Indaptus (INDP) director exits Series AAA stake, trims Series AA
Filing Impact
Filing Sentiment
Form Type
4
Rhea-AI Filing Summary
Indaptus Therapeutics director David E. Lazar sold a large block of the company’s convertible preferred stock. On March 23, 2026, he completed a Securities Purchase Agreement under which he sold all 700,000 shares of Series AAA Preferred Stock, which were convertible into 105,000,000 shares of common stock, and 196,800 shares of Series AA Preferred Stock, which were convertible into 3,936,000 shares of common stock. Following this transaction, he retained 103,200 shares of Series AA Preferred Stock, convertible into 2,064,000 shares of common stock. Both the Series AA and Series AAA Preferred Stock are perpetual and convertible at the holder’s option for no additional consideration.
Positive
- None.
Negative
- None.
Insider Trade Summary
2 transactions reported
Net Sell
2 txns
Insider
Lazar David E.
Role
Director
Sold
896,800 shs ($0.00)
| Type | Security | Shares | Price | Value |
|---|---|---|---|---|
| Sale | Series AA Convertible Non-Redeemable Preferred Stock | 196,800 | $0.00 | -- |
| Sale | Series AAA Convertible Non-Redeemable Preferred Stock | 700,000 | $0.00 | -- |
Holdings After Transaction:
Series AA Convertible Non-Redeemable Preferred Stock — 103,200 shares (Direct);
Series AAA Convertible Non-Redeemable Preferred Stock — 0 shares (Direct)
Footnotes (1)
- On March 19, 2026, David E. Lazar (the "Reporting Person") entered into a Securities Purchase Agreement pursuant to which the Reporting Person sold all of his title and interest in (i) all 700,000 shares of Series AAA Preferred Stock (convertible into an aggregate of 105,000,000 shares of the Issuer's common stock) held by the Reporting Person and (ii) 196,800 shares of the Reporting Person's Series AA Preferred Stock (convertible into an aggregate of 3,936,000 shares of the Issuer's common stock), as well as all of the Reporting Person's rights, title and interest in the Series AA Preferred Stock and Series AAA Preferred Stock under a securities purchase agreement dated December 22, 2025 (the "March 2026 Transaction"). The closing of the March 2026 Transaction occurred on March 23, 2026. Following the March 2026 Transaction, the Reporting Person retained 103,200 shares of Series AA Preferred Stock, convertible into an aggregate of 2,064,000 shares of the Issuer's common stock. The Series AA Preferred Stock is convertible at the option of the holder for no additional consideration. The Series AA Preferred Stock is perpetual and therefore has no expiration date. The Series AAA Preferred Stock is convertible at the option of the holder for no additional consideration. The Series AAA Preferred Stock is perpetual and therefore has no expiration date.
FAQ
What insider transaction did Indaptus Therapeutics (INDP) report for David E. Lazar?
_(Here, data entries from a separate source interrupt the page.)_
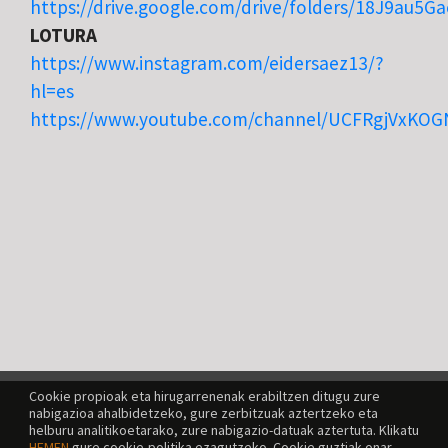
https://drive.google.com/drive/folders/18J9au5
LOTURA
https://www.instagram.com/eidersaez13/?
hl=es
https://www.youtube.com/channel/UCFRgjVxKO
Cookie propioak eta hirugarrenenak erabiltzen ditugu zure
nabigazioa ahalbidetzeko, gure zerbitzuak aztertzeko eta
helburu analitikoetarako, zure nabigazio-datuak aztertuta. Klikatu
HEMEN
gure cookie-politika ezagutzeko. Cookie guztiak onar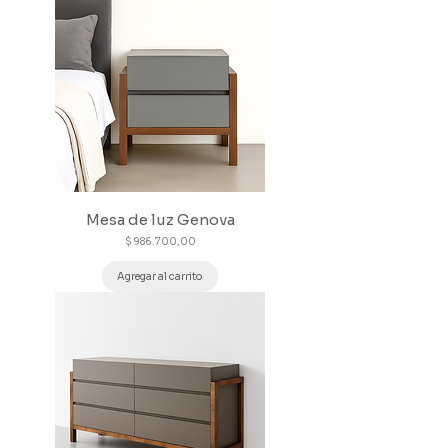
Mesa de luz Genova
Precio
$ 986.700,00
Agregar al carrito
Indaptus Therapeutics (INDP) reported that director David E. Lazar sold significant preferred stock holdings. He disposed of all 700,000 Series AAA Preferred shares and 196,800 Series AA Preferred shares pursuant to a Securities Purchase Agreement that closed on March 23, 2026.
What happened to David E. Lazar’s Series AA Preferred holdings in Indaptus (INDP)?
David E. Lazar sold part of his Indaptus Series AA Preferred holdings and kept a remaining stake. He sold 196,800 Series AA shares, convertible into 3,936,000 common shares, and retained 103,200 Series AA shares, convertible into 2,064,000 common shares.
Are Indaptus (INDP) Series AA and Series AAA Preferred Stock perpetual and how are they converted?
Both Indaptus Series AA and Series AAA Preferred Stock are perpetual and convertible at the holder’s option. Each series has no expiration date and may be converted into common stock for no additional consideration when the holder chooses to exercise the conversion right.
On what dates did the key steps of David E. Lazar’s Indaptus (INDP) stock sale occur?
The key dates were March 19 and March 23, 2026. David E. Lazar entered into the Securities Purchase Agreement on March 19, 2026, and the closing of the transaction, including the sale of his preferred shares, occurred on March 23, 2026.